B.R. vorab will ich dir sagen, dass ich für deinen "Unterricht" ungeheuer dankbar bin! Du ahnst nicht, wie sehr mir das hilft.

Farbverfälschung - ja, wenn ich das richtig verstehe. Die Tiefen sind tiefer geworden. Meinst du das?

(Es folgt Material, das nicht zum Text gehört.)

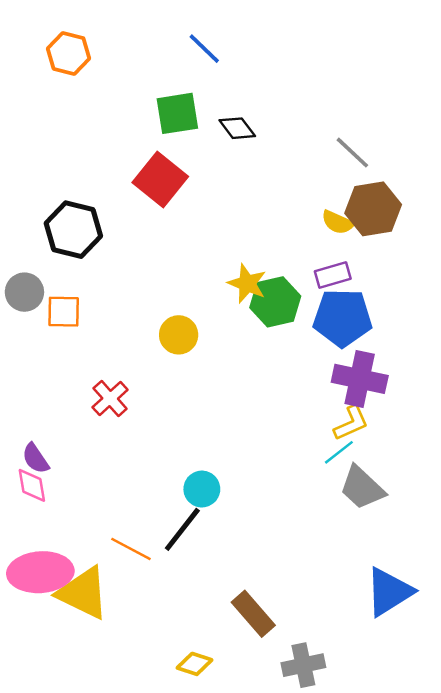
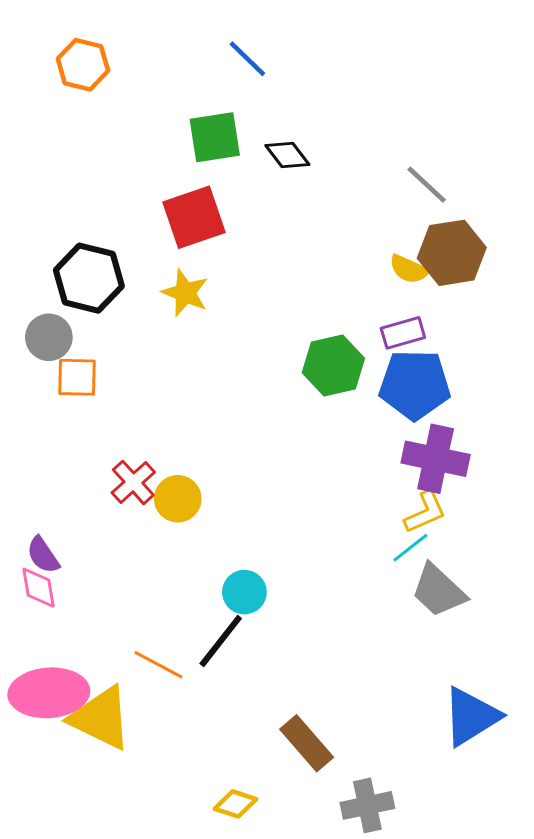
red square: (160, 180) -> (194, 217), turned 32
yellow star: (247, 284) -> (185, 293), moved
gray circle: (24, 292) -> (49, 337), moved
yellow circle: (179, 335) -> (178, 499), moved

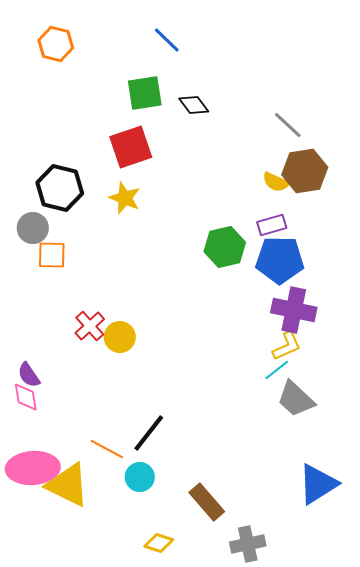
cyan circle: (244, 592) -> (140, 477), moved

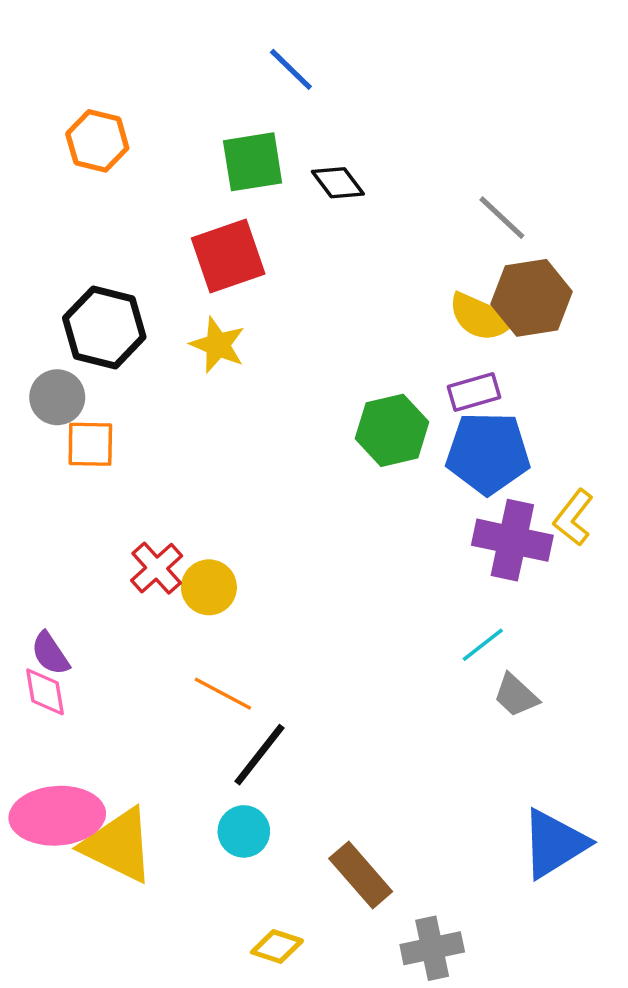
orange hexagon: (56, 44) -> (97, 141), moved
yellow semicircle: (276, 182) -> (481, 317), size x1.4
yellow L-shape: (287, 346) -> (573, 518), moved, turned 152
gray trapezoid: (296, 399) -> (516, 695), size x0.7
orange line: (107, 449) -> (223, 694), moved

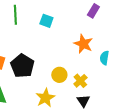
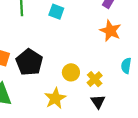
orange star: (83, 44) -> (110, 31), moved
cyan semicircle: (104, 58) -> (126, 66), moved

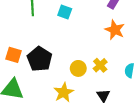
cyan semicircle: (126, 66) -> (129, 71), moved
yellow cross: (95, 79) -> (100, 65), moved

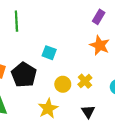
cyan square: (65, 12) -> (49, 53), moved

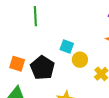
yellow circle: (63, 84) -> (80, 60), moved

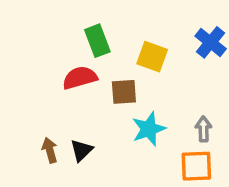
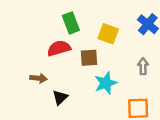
gray arrow: (203, 129) -> (143, 66), moved
brown arrow: (50, 150) -> (38, 78), moved, turned 112

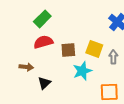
green rectangle: (71, 23) -> (42, 19), moved, turned 66
yellow square: (108, 34) -> (94, 49), moved

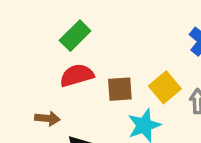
yellow square: (94, 49) -> (165, 87), turned 30

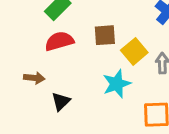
brown square: (120, 89) -> (105, 35), moved

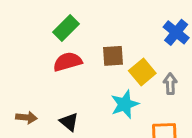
brown arrow: (34, 78) -> (26, 117), moved
black triangle: (61, 101) -> (69, 122), turned -36

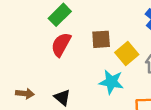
red semicircle: (68, 62) -> (61, 45), turned -45
cyan star: (125, 104) -> (111, 82), turned 30

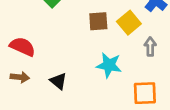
red semicircle: (61, 45) -> (22, 47), moved, turned 85
yellow square: (127, 54) -> (129, 23), moved

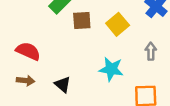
brown square: (98, 21) -> (82, 21), moved
yellow square: (129, 23) -> (118, 24), moved

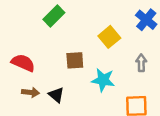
brown square: (82, 21) -> (75, 60), moved
brown arrow: (26, 81) -> (31, 92), moved

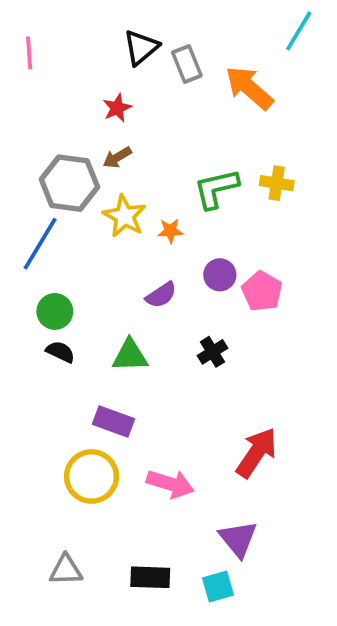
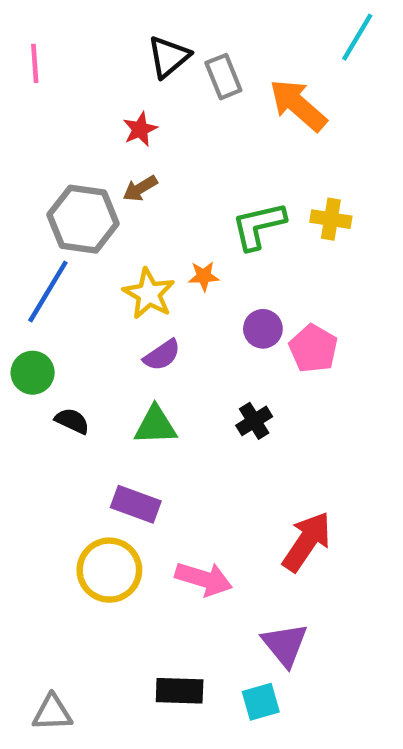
yellow star: (124, 216) -> (149, 294), moved
purple semicircle: (161, 295) -> (162, 355), moved
green circle: (55, 311) -> (33, 373), moved
gray triangle: (66, 570) -> (52, 713), moved

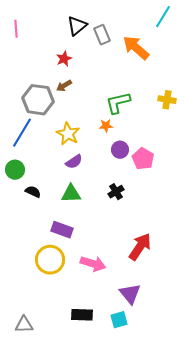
yellow cross: (331, 219) -> (167, 100), moved
orange star: (204, 276) -> (106, 126), moved

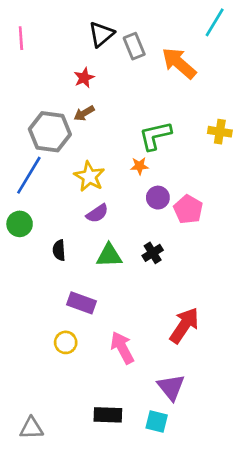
black semicircle: (33, 192) -> (59, 250), moved, turned -119
green triangle: (71, 194) -> (109, 256), moved
yellow circle: (50, 260) -> (66, 342), size x0.6
pink arrow: (93, 264) -> (122, 348), turned -135
cyan square: (119, 320) -> (157, 421), turned 30

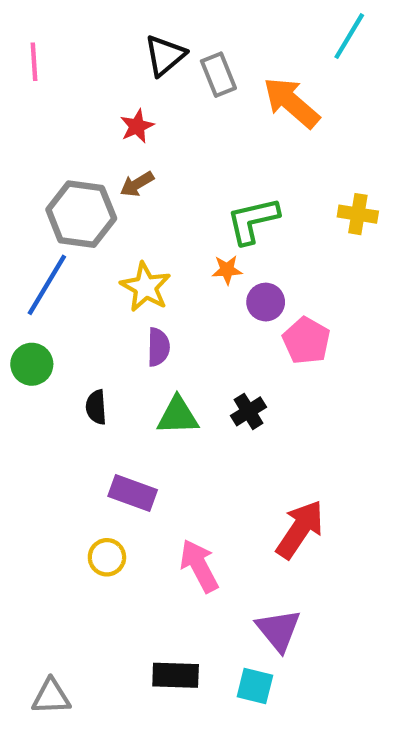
purple circle: (158, 198) -> (266, 302), moved
purple semicircle: (97, 213) -> (158, 347), turned -55

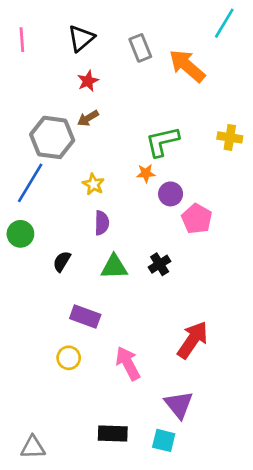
black triangle: (165, 55) -> (81, 38), moved
yellow star: (146, 287) -> (93, 184), size x0.7
black semicircle: (96, 407) -> (62, 261), turned 35

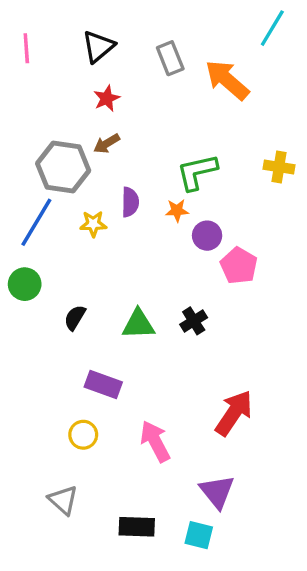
yellow star: (93, 184) -> (93, 224), moved, turned -30
purple semicircle: (102, 223) -> (130, 202), moved
gray triangle: (33, 447) -> (63, 500), moved, turned 44

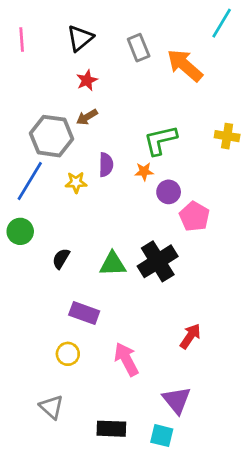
black cross: (194, 321) -> (158, 261), size x1.8
red arrow: (234, 413) -> (190, 336), size x0.7

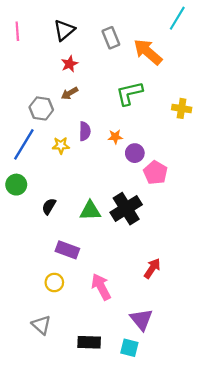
gray hexagon: (52, 136) -> (41, 108), size x0.7
green L-shape: (160, 140) -> (129, 93), moved

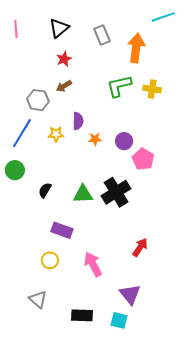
cyan line: (177, 18) -> (163, 17), turned 40
orange arrow: (148, 52) -> (136, 48), turned 56
yellow cross: (182, 108) -> (152, 89), moved
orange star: (115, 137) -> (95, 139), moved

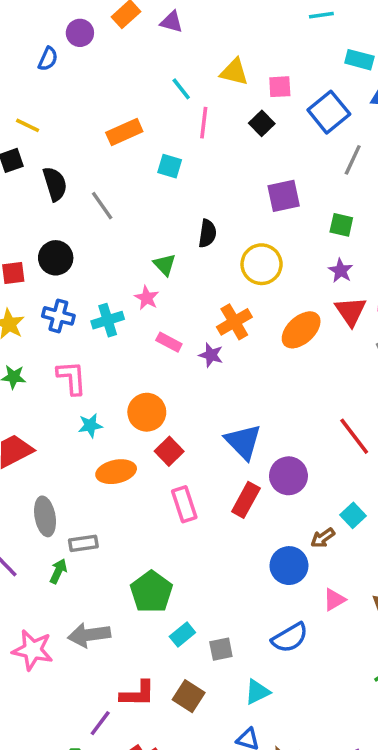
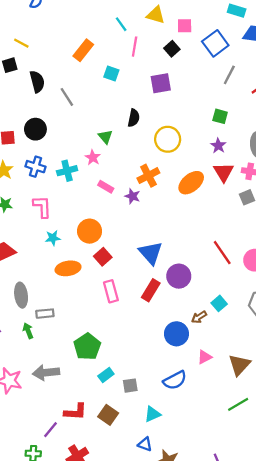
orange rectangle: (124, 132) -> (83, 50), turned -30
purple square: (284, 196) -> (161, 83), moved
green arrow: (58, 571) -> (28, 331), turned -49

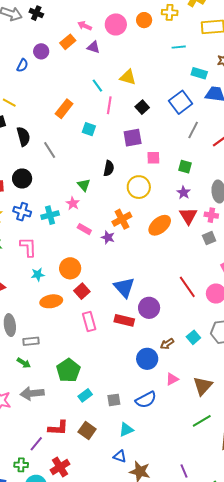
pink square: (185, 26) -> (153, 158), moved
red rectangle: (151, 290) -> (124, 320), turned 72
cyan square: (219, 303) -> (193, 337), moved
green arrow: (28, 331) -> (24, 363), moved, turned 144
gray square: (130, 386) -> (114, 400), moved

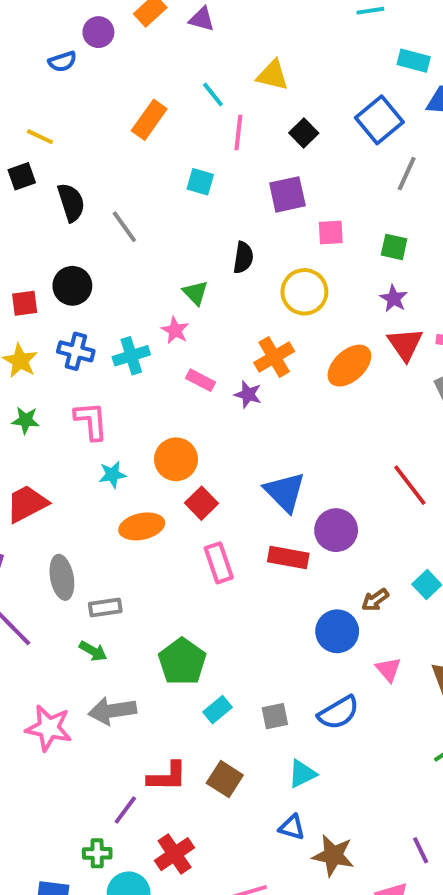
blue semicircle: (22, 65) -> (62, 62), turned 48
orange rectangle: (64, 109) -> (149, 120), moved
pink triangle: (172, 379) -> (388, 669), turned -40

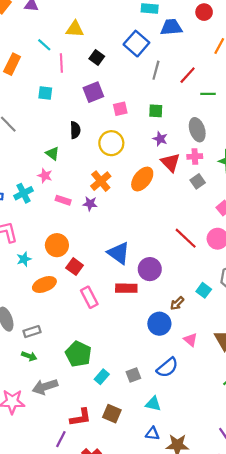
cyan triangle: (302, 774) -> (153, 404), turned 49

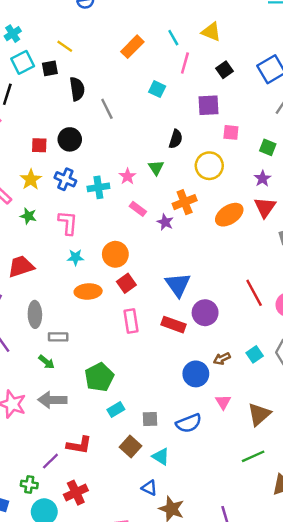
green triangle: (52, 153) -> (156, 168), moved
brown square: (112, 414) -> (131, 446), moved

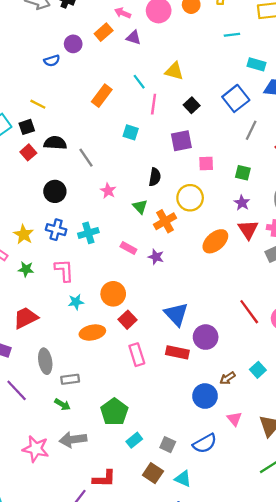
black semicircle: (77, 89) -> (55, 143), turned -70
red square: (39, 145) -> (28, 152), moved, turned -35
pink star: (127, 176) -> (108, 191), moved
orange cross: (185, 202) -> (165, 221), moved
gray square: (150, 419) -> (168, 445), turned 35

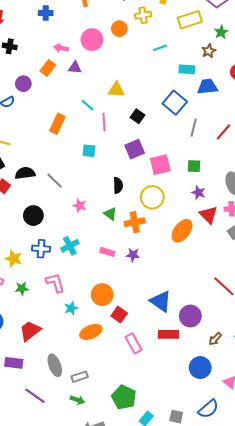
pink square: (206, 164) -> (160, 165), size x1.5
orange cross: (165, 221) -> (135, 222), turned 30
brown arrow: (228, 378) -> (215, 339), moved

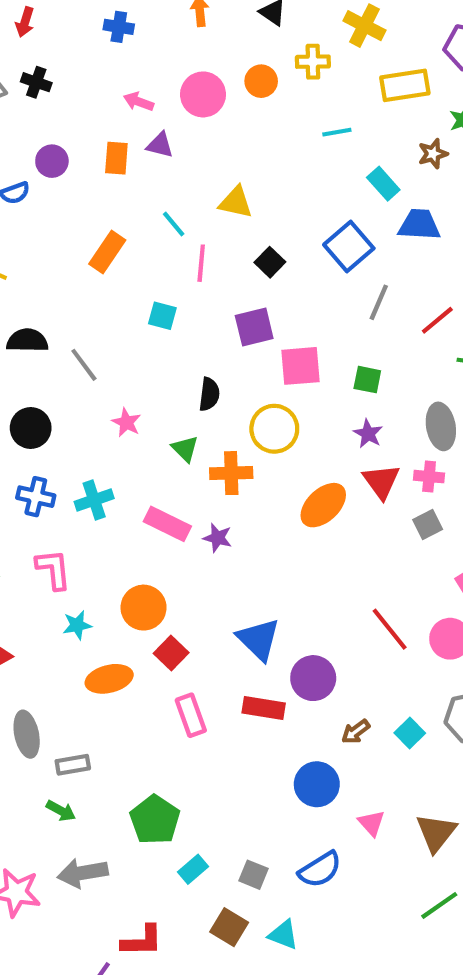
orange rectangle: (48, 68) -> (116, 158), moved, turned -42
cyan rectangle: (187, 69) -> (383, 184), turned 35
pink rectangle: (107, 252) -> (167, 524), size x1.5

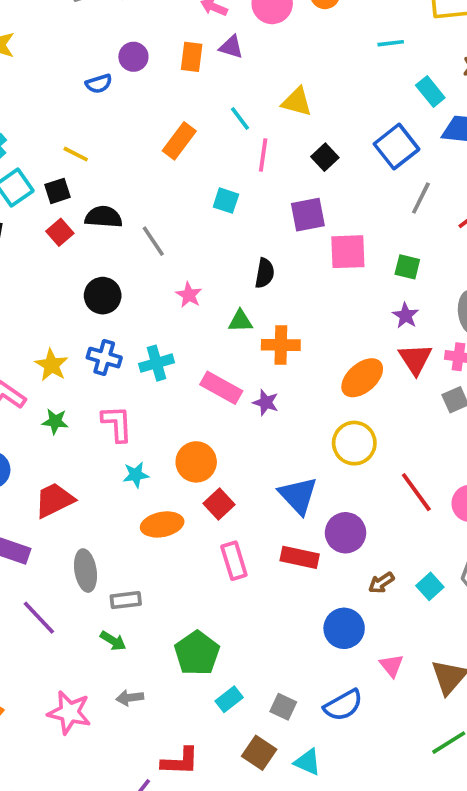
yellow circle: (274, 429) -> (354, 443), moved
green triangle: (185, 449) -> (240, 321), turned -50
gray arrow: (83, 873) -> (130, 698), size x0.6

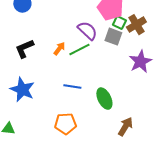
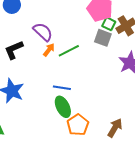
purple semicircle: (87, 31) -> (43, 32), moved
green ellipse: (104, 99) -> (63, 107), moved
orange pentagon: (65, 124) -> (78, 125), moved, turned -30

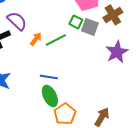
green square: (109, 24) -> (76, 22), moved
purple semicircle: (43, 32) -> (17, 21), moved

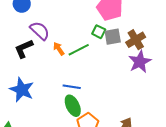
brown cross: (113, 15) -> (136, 40), moved
gray square: (90, 27) -> (113, 37), turned -30
orange arrow: (36, 39) -> (59, 49), turned -72

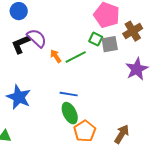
brown cross: (136, 40) -> (133, 31), moved
black L-shape: (24, 49) -> (21, 44), moved

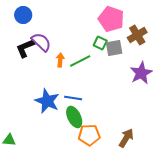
orange arrow: (56, 56) -> (60, 60), turned 40
blue star: (19, 97) -> (47, 101), moved
orange pentagon: (85, 131) -> (89, 135), turned 30

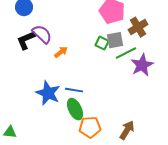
green square: (100, 43) -> (102, 43), moved
orange arrow: (60, 60) -> (61, 52), turned 48
green line: (80, 61) -> (126, 53), moved

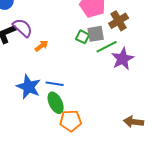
brown arrow: (127, 130) -> (134, 122), moved, turned -114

Ich hatte, deine Ideen aufgreifend, das Bild im Modus "multiplizieren" berechnet, um die paar versprengten Tiefen in den sehr hellen Teilen oben rechts deutlicher zu machen. Dann Tonwert korrigiert und geschärft, mit einem größeren Radius, als ich normalerweise verwende. Ja, das ganze Bild geschärft und nachträglich mit dem Weichzeichner ein bisschen daran korrigiert. Du hast das aber eindrucksvoll differenzierter gemacht. Das mit dem Radieren wundert mich ein wenig. Ich hätte mit Ebenenmasken gearbeitet in dem Fall, denke ich. Oder spricht was dagegen?
Außerdem habe ich ein paar helle Spitzen in den dunklen Teilen mit dem Abwedel-Ding (heißt es so? Mein Programm spricht englisch) herausgeholt. Das ist bestimmt alles verboten und fällt in die Rubrik Fummeln.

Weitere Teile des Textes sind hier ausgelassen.